Material provided:

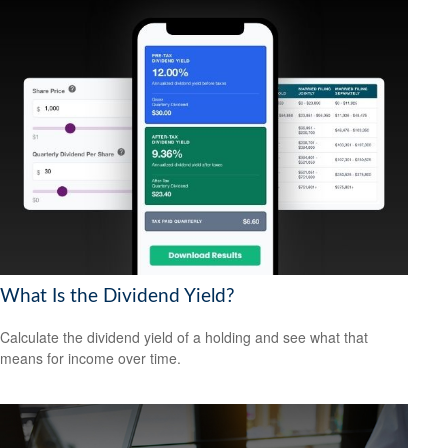
What Is the Dividend Yield?
Calculate the dividend yield of a holding and see what that
means for income over time.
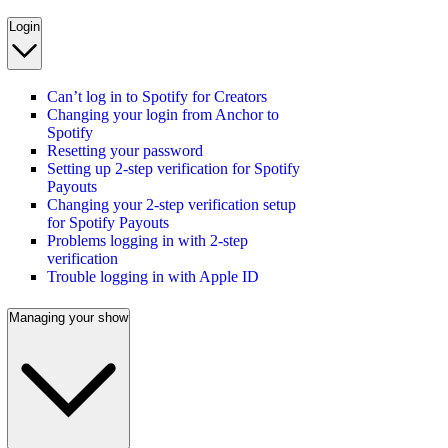
Login
Can’t log in to Spotify for Creators
Changing your login from Anchor to
Spotify
Resetting your password
Setting up 2-step verification for Spotify
Payouts
Changing your 2-step verification setup
for Spotify Payouts
Problems logging in with 2-step
verification
Trouble logging in with Apple ID
Managing your show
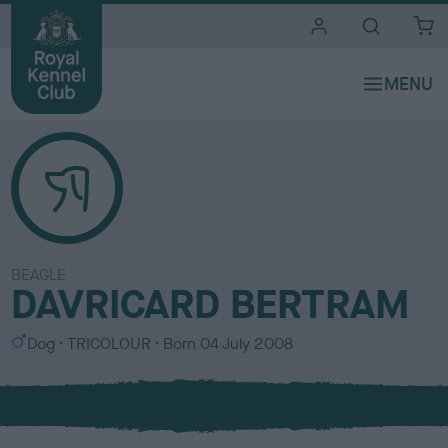
i
t
e
s
BEAGLE
DAVRICARD BERTRAM
S
C
Dog
TRICOLOUR
Born
04 July 2008
e
o
x
l
o
u
r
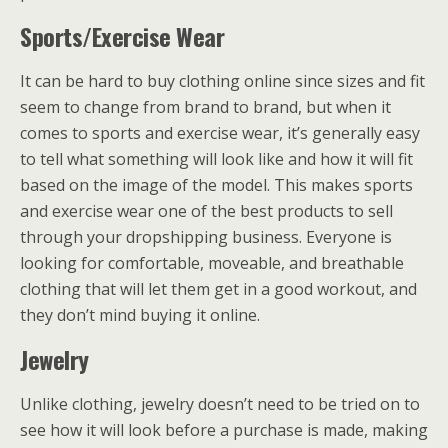
Sports/Exercise Wear
It can be hard to buy clothing online since sizes and fit
seem to change from brand to brand, but when it
comes to sports and exercise wear, it’s generally easy
to tell what something will look like and how it will fit
based on the image of the model. This makes sports
and exercise wear one of the best products to sell
through your dropshipping business. Everyone is
looking for comfortable, moveable, and breathable
clothing that will let them get in a good workout, and
they don’t mind buying it online.
Jewelry
Unlike clothing, jewelry doesn’t need to be tried on to
see how it will look before a purchase is made, making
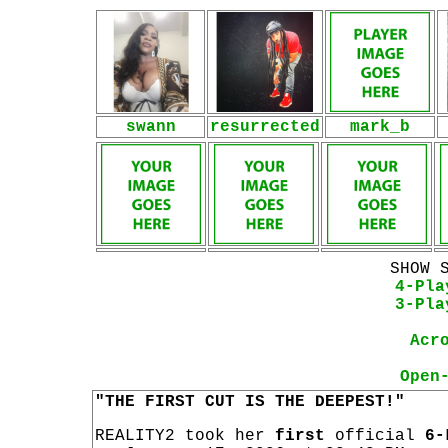
swann
resurrected
mark_b
SHOW 
4-Pla
3-Pla
Acr
Open
"THE FIRST CUT IS THE DEEPEST!"
REALITY2 took her
first
official
6-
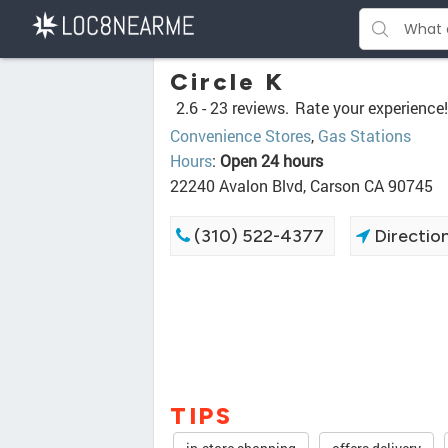
Circle K
2.6 -
23 reviews.
Rate your experience!
Convenience Stores
,
Gas Stations
Hours
:
Open 24 hours
22240 Avalon Blvd, Carson CA 90745
(310) 522-4377
Directio
TIPS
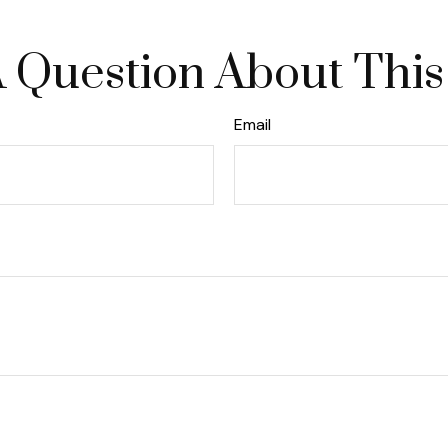
 Question About This
Email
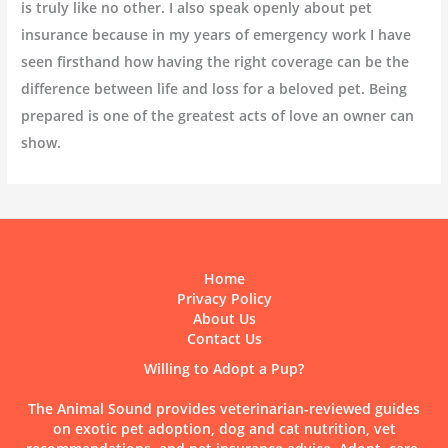
is truly like no other. I also speak openly about pet
insurance because in my years of emergency work I have
seen firsthand how having the right coverage can be the
difference between life and loss for a beloved pet. Being
prepared is one of the greatest acts of love an owner can
show.
Home
Privacy Policy
About Us
Contact Us
Willing to Adopt a Pup?
The Animal Sound provides veterinarian-reviewed guides
on exotic pet adoption, dog and cat nutrition, vet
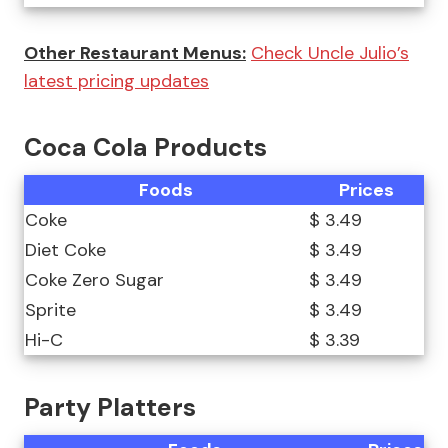
Other Restaurant Menus:
Check Uncle Julio’s
latest pricing updates
Coca Cola Products
Foods
Prices
Coke
$ 3.49
Diet Coke
$ 3.49
Coke Zero Sugar
$ 3.49
Sprite
$ 3.49
Hi-C
$ 3.39
Party Platters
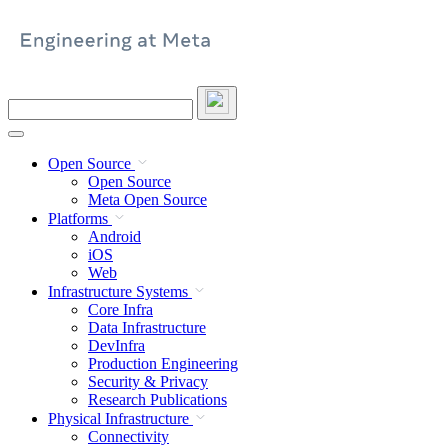
Skip
to
content
Search
this
site
Open Source
Open Source
Meta Open Source
Platforms
Android
iOS
Web
Infrastructure Systems
Core Infra
Data Infrastructure
DevInfra
Production Engineering
Security & Privacy
Research Publications
Physical Infrastructure
Connectivity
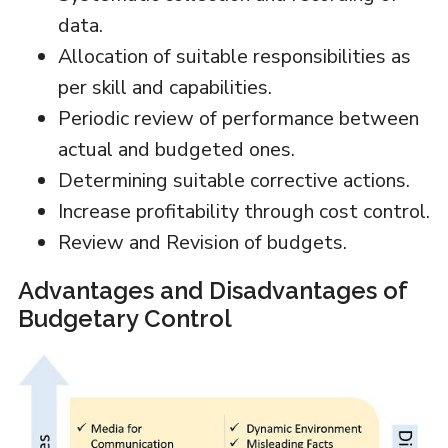
data.
Allocation of suitable responsibilities as
per skill and capabilities.
Periodic review of performance between
actual and budgeted ones.
Determining suitable corrective actions.
Increase profitability through cost control.
Review and Revision of budgets.
Advantages and Disadvantages of
Budgetary Control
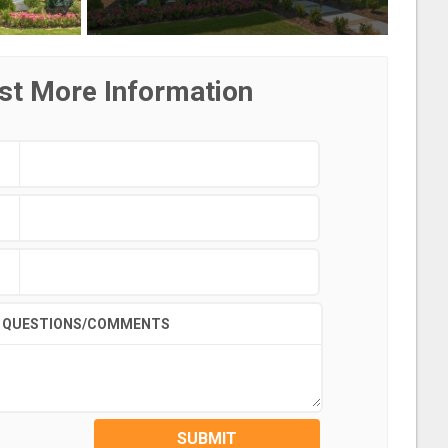
st More Information
QUESTIONS/COMMENTS
SUBMIT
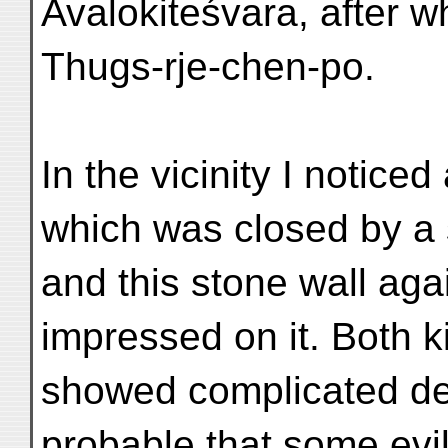
Avalokiteśvara, after wh
Thugs-rje-chen-po.
In the vicinity I notice
which was closed by a 
and this stone wall aga
impressed on it. Both k
showed complicated desi
probable that some evil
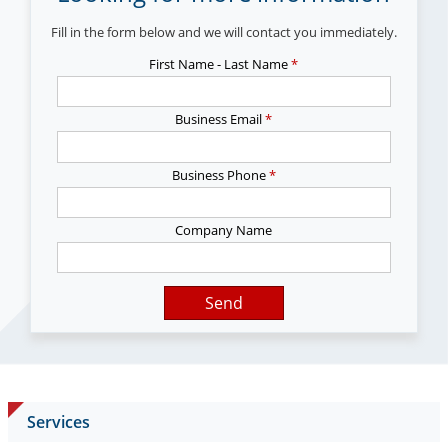
Fill in the form below and we will contact you immediately.
First Name - Last Name
*
Business Email
*
Business Phone
*
Company Name
Send
Services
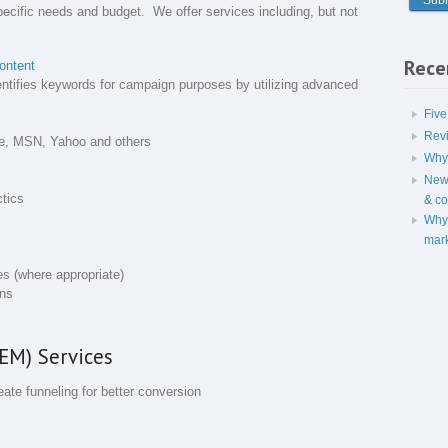
pecific needs and budget. We offer services including, but not
Rece
ontent
entifies keywords for campaign purposes by utilizing advanced
Five
Rev
gle, MSN, Yahoo and others
Why 
New 
ctics
& c
Why 
mark
es (where appropriate)
ons
EM) Services
ate funneling for better conversion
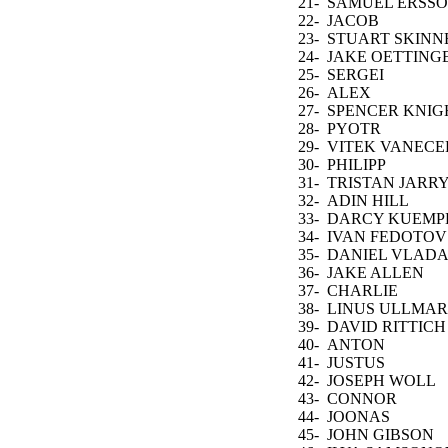
TALBOT
21-
SAMUEL ERSS
22-
JACOB
MARKSTROM
23-
STUART SKINN
24-
JAKE OETTING
25-
SERGEI
BOBROVSKY
26-
ALEX
NEDELJKOVIC
27-
SPENCER KNIG
28-
PYOTR
KOCHETKOV
29-
VITEK VANECE
30-
PHILIPP
GRUBAUER
31-
TRISTAN JARR
32-
ADIN HILL
33-
DARCY KUEMP
34-
IVAN FEDOTOV
35-
DANIEL VLAD
36-
JAKE ALLEN
37-
CHARLIE
LINDGREN
38-
LINUS ULLMA
39-
DAVID RITTICH
40-
ANTON
FORSBERG
41-
JUSTUS
ANNUNEN
42-
JOSEPH WOLL
43-
CONNOR
HELLEBUYCK
44-
JOONAS
KORPISALO
45-
JOHN GIBSON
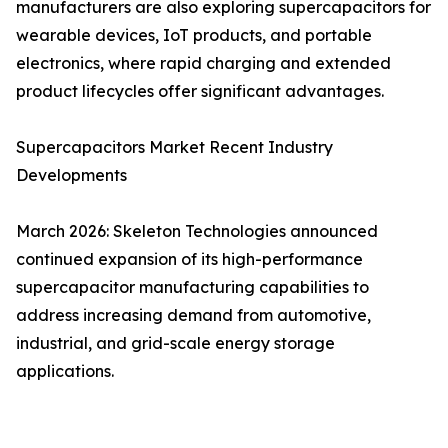
manufacturers are also exploring supercapacitors for
wearable devices, IoT products, and portable
electronics, where rapid charging and extended
product lifecycles offer significant advantages.
Supercapacitors Market Recent Industry
Developments
March 2026: Skeleton Technologies announced
continued expansion of its high-performance
supercapacitor manufacturing capabilities to
address increasing demand from automotive,
industrial, and grid-scale energy storage
applications.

Assignment: If a line of the data contains "online", copy it out.

Result for this exercise:
It can be hard to buy clothing online since sizes and fit
they don’t mind buying it online.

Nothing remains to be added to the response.